_TASK ITEM_
Your copy should repeat each record below exactly and contain no images.

_EXERCISE INPUTS_
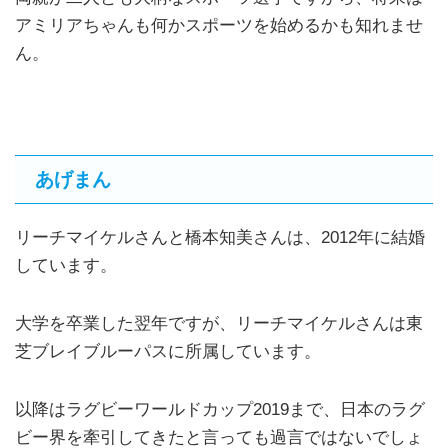
アミリアちゃんも何かスポーツを始めるかも知れませ
ん。
あげまん
リーチマイケルさんと橋本知美さんは、2012年に結婚
しています。
大学を卒業した翌年ですが、リーチマイケルさんは東
芝ブレイブルーパスに所属しています。
以降はラグビーワールドカップ2019まで、日本のラグ
ビー界を牽引してきたと言っても過言ではないでしょ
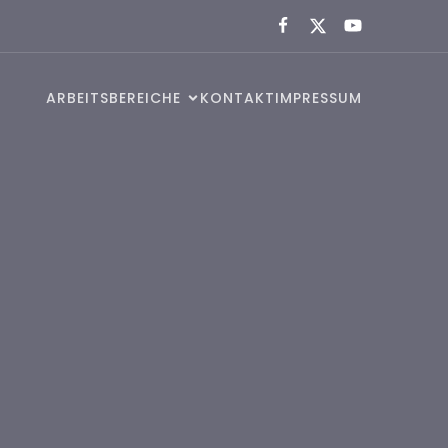
ARBEITSBEREICHE
KONTAKT
IMPRESSUM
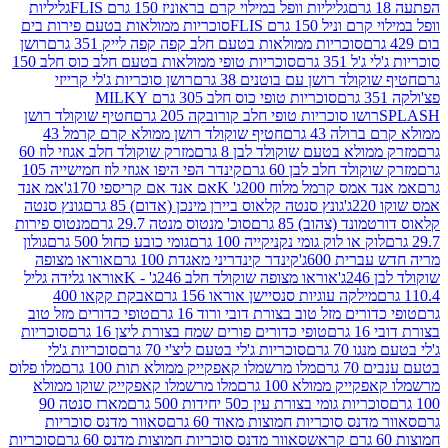
גליליות וופל במילוי קרם בראוניז 150 גרם FLIS
גליליות
יל 150 גרם FLIS
סוכריות ממולאות בטעם פירות בים
סוכריות ממולאות בטעם חלב קפה קפה לייק 351 גרם
רושן
351 גרם
סוכריות טופי ממולאות בטעם חלב כוס חלב 150
ולד רושן עם בוטנים 38 גרם
רושן סוכריות ג'לי קרייזי
סוכריות טופי כוס חלב 305 גרם MILKY
ושו סוכריות טופי חלב קורובקה 205 גרם
חטיף שוקולד רושן
לה 43 גרם
חטיף שוקולד רושן ממולא קרם קרמל 43
ולא בטעם שוקולד לבן 8 גרם
מזרק שוקולד חלב אגוזי לוז 60
לד חלב לבן 60 גרם
קינדר הפי היפו אגוזי לוז חמישייה 105
מס קרמל מלוח 200ג' K
אם אנד אם קריספי 170ג'
אמ אנד
גונץ סנטה קלאוס ביירן מינכן (אדום) 85 גרם
גונץ סנטה
ד (צהוב) 85 גרם
סוכ' מנטוס מנטה 29.7 גרם
מנטוס פירות
ק או לוק גומי נקניקייה 100 גרם
גומי כובע כחול 500 גרם
גולון
ית 600ג'
קינדר קינדריני מאגדת 100 גרם
אוראו מצופה
'
אוראו מצופה שוקולד חלב 246ג' - K
אוראו גלידה גליל
ילקה עוגיות סנסיישן אוראו 156 גרם
אבקת קקאו 400
רים מזל טוב בצורת דובי ורוד 16 גרם
טופי כדורים מזל טוב
ם
טופי כדורים פורים שמח בצורת ליצן 16 גרם
סוכריות
70 גרם
סוכריות ג'לי בטעם ליצ'י 70 גרם
סוכריות ג'לי
גרם
מלו מרשמלו קאפקייק ממולא תות 100 גרם
מלו פלוס
יק ממולא 100 גרם
מלו מרשמלו קאפקייק שוקו ממולא
יות גומי בצורת עין כ50 יחידות 500 גרם
מארז סנטה 90
נס סוכריות חמוצות מאוד 60 גרם
סאוור מדנס סוכריות
סאוור מדנס סוכריות חמוצות מדנס 60 גרם
סוכריות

_TASK ANSWER_
アミリアちゃんも何かスポーツを始めるかも知れませ
ん。
あげまん
リーチマイケルさんと橋本知美さんは、2012年に結婚
しています。
大学を卒業した翌年ですが、リーチマイケルさんは東
芝ブレイブルーパスに所属しています。
以降はラグビーワールドカップ2019まで、日本のラグ
ビー界を牽引してきたと言っても過言ではないでしょ
ARBEITSBEREICHE
KONTAKT
IMPRESSUM
גליליות וופל במילוי קרם בראוניז 150 גרם FLIS
גליליות
יל 150 גרם FLIS
סוכריות ממולאות בטעם פירות בים
סוכריות ממולאות בטעם חלב קפה קפה לייק 351 גרם
רושן
351 גרם
סוכריות טופי ממולאות בטעם חלב כוס חלב 150
ולד רושן עם בוטנים 38 גרם
רושן סוכריות ג'לי קרייזי
סוכריות טופי כוס חלב 305 גרם MILKY
ושו סוכריות טופי חלב קורובקה 205 גרם
חטיף שוקולד רושן
לה 43 גרם
חטיף שוקולד רושן ממולא קרם קרמל 43
ולא בטעם שוקולד לבן 8 גרם
מזרק שוקולד חלב אגוזי לוז 60
לד חלב לבן 60 גרם
קינדר הפי היפו אגוזי לוז חמישייה 105
מס קרמל מלוח 200ג' K
אם אנד אם קריספי 170ג'
אמ אנד
גונץ סנטה קלאוס ביירן מינכן (אדום) 85 גרם
גונץ סנטה
ד (צהוב) 85 גרם
סוכ' מנטוס מנטה 29.7 גרם
מנטוס פירות
ק או לוק גומי נקניקייה 100 גרם
גומי כובע כחול 500 גרם
גולון
ית 600ג'
קינדר קינדריני מאגדת 100 גרם
אוראו מצופה
'
אוראו מצופה שוקולד חלב 246ג' - K
אוראו גלידה גליל
ילקה עוגיות סנסיישן אוראו 156 גרם
אבקת קקאו 400
רים מזל טוב בצורת דובי ורוד 16 גרם
טופי כדורים מזל טוב
ם
טופי כדורים פורים שמח בצורת ליצן 16 גרם
סוכריות
70 גרם
סוכריות ג'לי בטעם ליצ'י 70 גרם
סוכריות ג'לי
גרם
מלו מרשמלו קאפקייק ממולא תות 100 גרם
מלו פלוס
יק ממולא 100 גרם
מלו מרשמלו קאפקייק שוקו ממולא
יות גומי בצורת עין כ50 יחידות 500 גרם
מארז סנטה 90
נס סוכריות חמוצות מאוד 60 גרם
סאוור מדנס סוכריות
סאוור מדנס סוכריות חמוצות מדנס 60 גרם
סוכריות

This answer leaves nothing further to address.